What is invoice financing? How can it help small businesses with their credit needs and growth requirements? Is this concept the same as invoice factoring? Let’s find out more in the following sections.
Let us first understand in detail what is invoice financing. Though SMEs play a vital role in a country’s GDP and economic growth, they don’t get proper financing from banks today. According to the global data collected by the International Finance Corporation, around 65 million micro, small, and medium businesses face a credit gap of at least $5.2 trillion every year. Since these businesses don’t have proper documentation or credit history, banks hesitate to give them loans. However, with new asset-based financing options like invoice financing, these SMEs don’t have to worry.
When businesses sell goods/services to customers, they generate invoices, which are recorded as accounts receivables. They decide the payment terms with their customers, and this is usually a 30-day, 60-day, or 90-day cycle. This means the businesses need to wait for this term to get payment from their customers for the transaction. In the meantime, if they want to buy raw materials for a bigger order, restock their inventory warehouses, pay utility bills, expand their business, or have other credit needs, they are stuck, as they don’t have the cash flow to meet these needs. This is when they can resort to invoice financing, also known as bill financing.
Here are the steps involved in this process, so that businesses can exactly know what is invoice financing and how it works in real life.

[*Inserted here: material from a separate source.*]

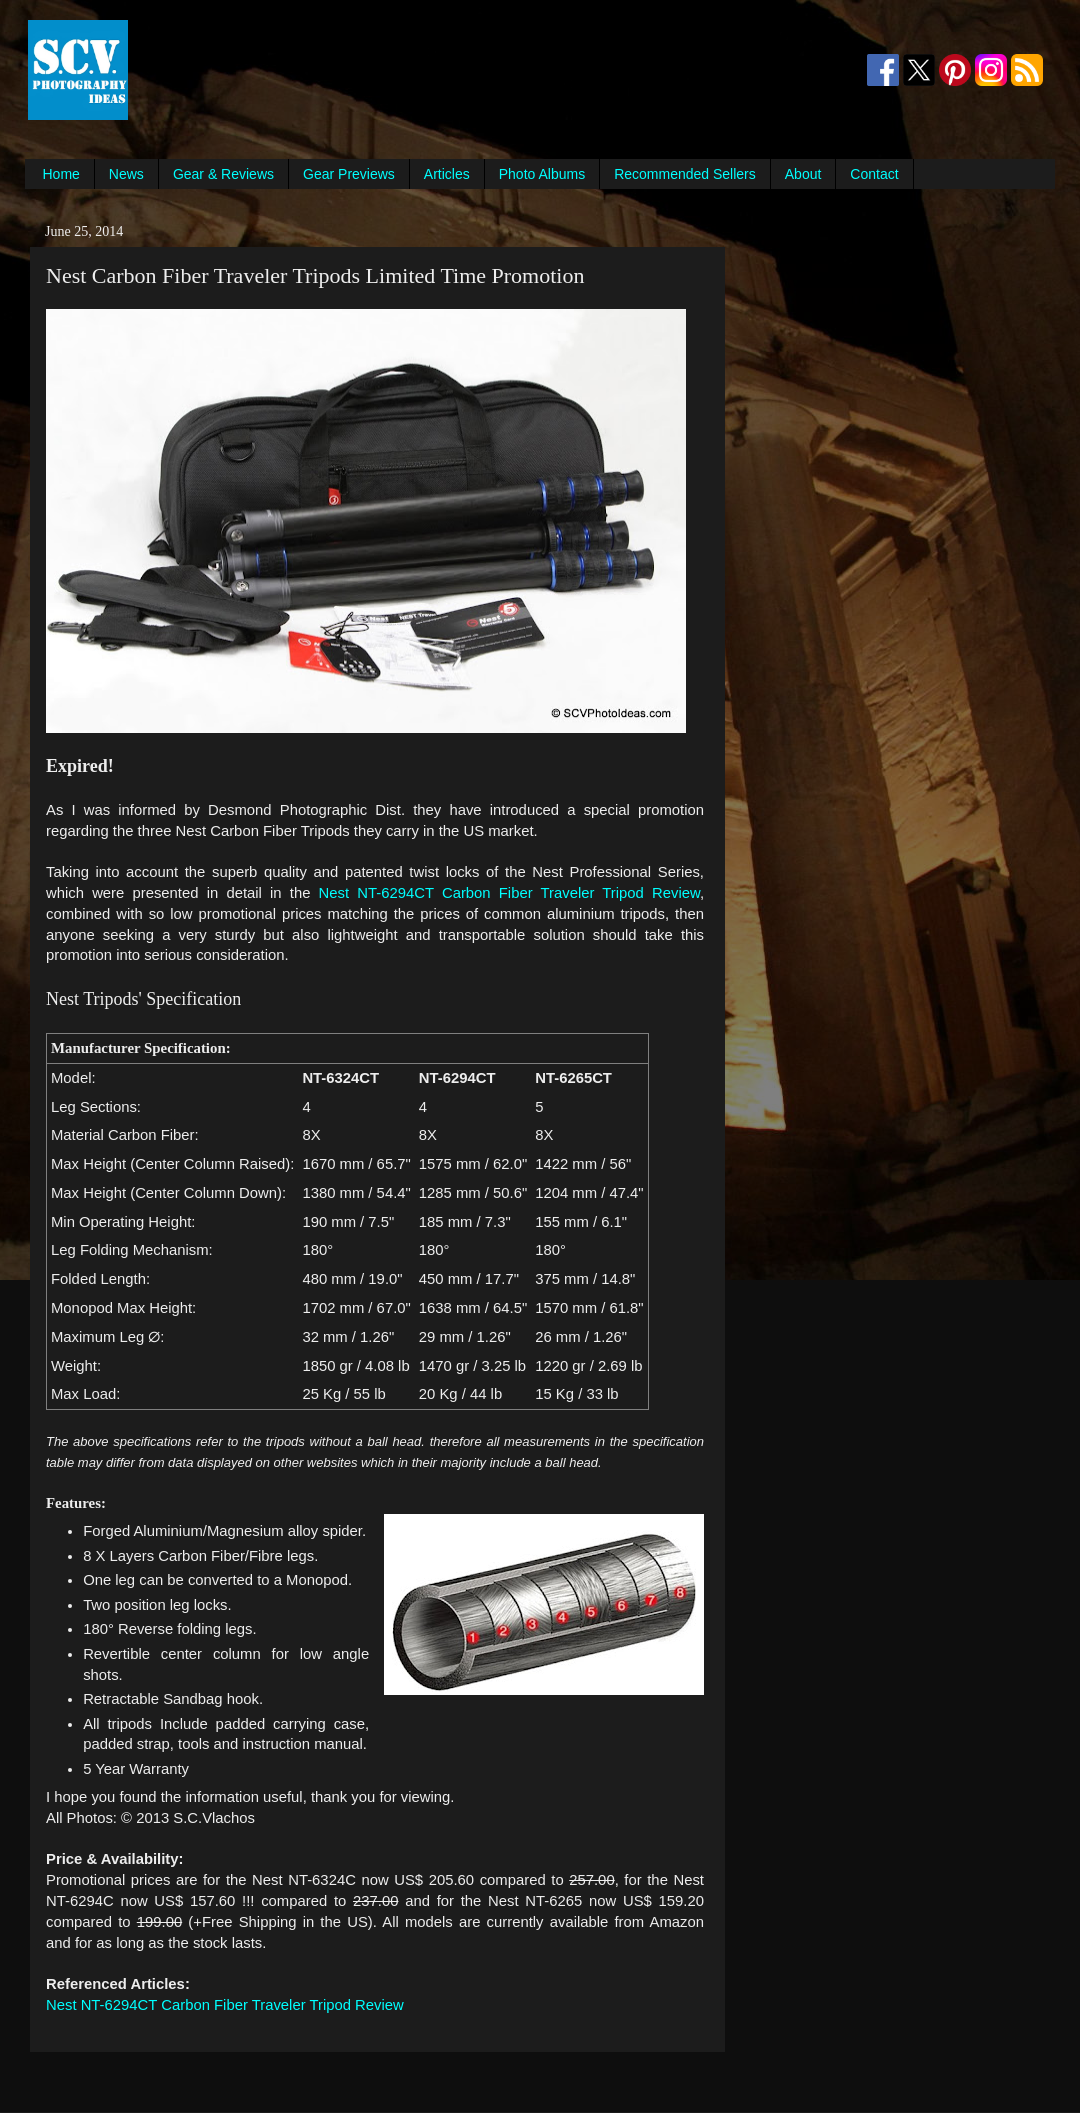 This screenshot has height=2113, width=1080. Describe the element at coordinates (803, 174) in the screenshot. I see `About` at that location.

a) The business sells its products/services and generates an invoice for its customers with a 60-day payment cycle, for example.
b) He sends these invoices or accounts receivables to a financier, as he needs money for something that cannot wait for 60 days until his customer pays him.
c) The financier studies the bills and releases a percentage of the total invoice amount (usually 70 to 90%) within 2 to 3 days to the business.
d) The financier pays the remaining amount after the business has received the money from its customers, which may be after the 30th, 60th, or 90th day from the date of sale. The financer charges a fee for his services.
e) Businesses repay this quick loan after they get their payment from their customers.
f) This way, businesses can get quick credit from their unpaid bills, and use the credit for their growth and expansion purposes.
Since both are types of financing, invoice financing for small businesses is often interchangeably used with the term, invoice factoring. Though the main concept of using outstanding invoices for credit is the same in both these concepts, there are some differences in the way they are implemented. Invoice financing for small businesses, as explained earlier, involves selling unpaid invoices to a financier or a financial company. However, in invoice factoring, businesses sell their unpaid invoices to a third party, known as a factor. Many fintech companies, like Finverv, have an excellent credit ecosystem connecting these lenders and borrowers and offering factoring services at affordable rates.
The invoice financing India market has been growing rapidly in the recent past, with a large number of SMEs opting for invoice financing as their first source of financing. With more and more players entering this scene, the Reserve Bank of India has recently introduced the Trade Receivables Discount System (TReDS). Thanks to this system, micro, small and medium enterprises can choose regulated financiers to sell their unpaid invoices and get short-term loans quickly for their credit needs. TreDs has made invoice financing for small businesses a smooth and easy process.
Why is the invoice financing India market booming? It is because this type of financing offers SMEs a great way to mobilize their capital and free up their cash flow, thereby helping them use the funds for productive business purposes. Thanks to invoice financing, businesses can enjoy the following benefits:
a) Quick credit facility – Businesses don’t have to wait for the end of their invoice payment term to get cash on hand anymore, thanks to the many invoices financing Indian companies today. They can get quick cash anywhere within 24 to 72 hours after the sale of unpaid invoices to the financial company.
b) Simple and hassle-free process – In invoice financing, businesses don’t have to fill up lengthy forms or submit collateral to financial companies to get quick loans. All they need to do is register with a financial company, submit the unpaid invoices and get quick loans worth at least 70 to 90% of the invoice amount.
c) High value of loans – When businesses have creditworthy customers who pay back their invoices on time, they are eligible for a high value of loans when opting for bill financing. Financial companies trust these businesses more than the ones that have defaulting customers. In some rare cases, businesses with exceptionally good customers can also get the full value of their unpaid invoices as loans from financial companies.
Micro, small, and medium-scale enterprises can make full use of invoice financing schemes to cater to their credit and working capital requirements. This type of financing doesn’t need businesses to go through lengthy documentation or collateral processes. Hence, it is one of the best ways for businesses to get rid of any liquidity issues they may face in their operations. Thanks to bill financing, businesses will never run out of cash anytime during their operations, thereby managing to sustain quite well even amidst severe competition in their field.